The current accounts of the French and non-financial companies are slowly but surely emptying in favor of more controlled investments. Since the beginning of the year and up to the end of July, households and non-financial companies have thus withdrawn nearly 160 billion euros – in cumulative flows – from their sight deposits, i.e. i.e. traditional bank accounts, according to data from the Banque de France.

In detail, between June and July, sight deposits fell by 20.2 billion euros, to stand at 1,355 billion euros. But where does this money go? For Philippe Crevel, director of Cercle de l’Epargne, “part of household demand deposits is allocated to consumption”. Another part also benefits “time deposits”. “If they have the possibility, households prefer not to let their money sleep in their current account. They are rational. The observed phenomenon is in fact a set of communicating vessels to other products,” the Banque de France explains to Le Figaro. Short-term accounts, less than two years old, thus recorded an increase of 11.8 billion euros in July, in addition to the 10.2 billion for the month of June, underlines the institution.

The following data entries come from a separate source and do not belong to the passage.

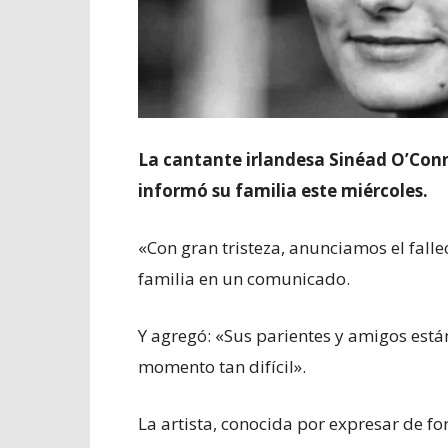
La cantante irlandesa Sinéad O’Conno
informó su familia este miércoles.
«Con gran tristeza, anunciamos el fall
familia en un comunicado.
Y agregó: «Sus parientes y amigos está
momento tan difícil».
La artista, conocida por expresar de fo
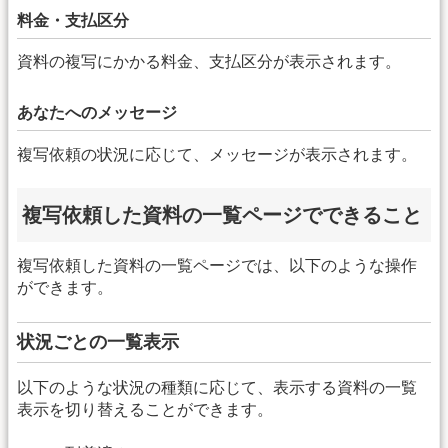
料金・支払区分
資料の複写にかかる料金、支払区分が表示されます。
あなたへのメッセージ
複写依頼の状況に応じて、メッセージが表示されます。
複写依頼した資料の一覧ページでできること
複写依頼した資料の一覧ページでは、以下のような操作
ができます。
状況ごとの一覧表示
以下のような状況の種類に応じて、表示する資料の一覧
表示を切り替えることができます。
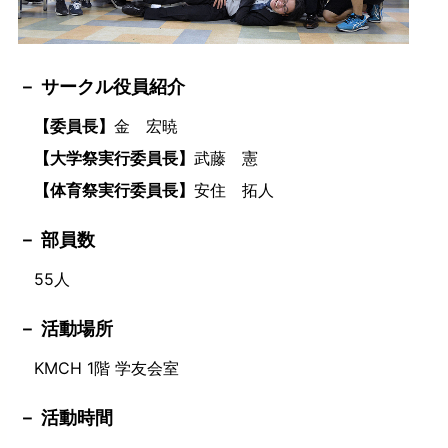
サークル役員紹介
【委員長】
金 宏暁
【大学祭実行委員長】
武藤 憲
【体育祭実行委員長】
安住 拓人
部員数
55人
活動場所
KMCH 1階 学友会室
活動時間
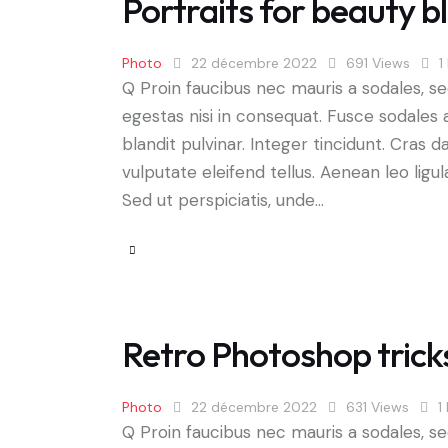
Portraits for beauty 
Photo
22 décembre 2022
691
Views
1
Q Proin faucibus nec mauris a sodales, s
egestas nisi in consequat. Fusce sodales 
blandit pulvinar. Integer tincidunt. Cra
vulputate eleifend tellus. Aenean leo ligul
Sed ut perspiciatis, unde…
Retro Photoshop trick
Photo
22 décembre 2022
631
Views
1
Q Proin faucibus nec mauris a sodales, s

As for non-financial companies, “they have also – and even more reactively than households – have arbitrated sight deposits towards remunerated investments. The difference is that they do not have access to regulated savings, notes the Banque de France, they have massively transferred their cash to term accounts and collective investment bodies.

Regulated booklets are also popular with savers, like the Livret A or the Livret de développement durable et solidaire (LDDS), as the Caisse des dépôts (CDC) announced last week. The difference between deposits and withdrawals (net inflows) last month of these two flagship regulated savings products amounted to 3.13 billion euros, a record for a month of July, to reach outstanding total of 547.4 billion euros, unheard of here too. This time it was the LDDS which drove net inflows upwards, recording a record month of July (0.97 billion euros).

The People’s Savings Book (LEP) is also doing well. While it was in decline before its rate of return equaled 6%, it has seen its collection jump in recent months. The number of LEPs thus fell from 8.2 million to 9.6 million between November 2022 and last March, according to the Banque de France. The French are therefore far from “dissaving” assures Philippe Crevel and “even building up a kitty” while inflation has melted part of their savings since the war in Ukraine.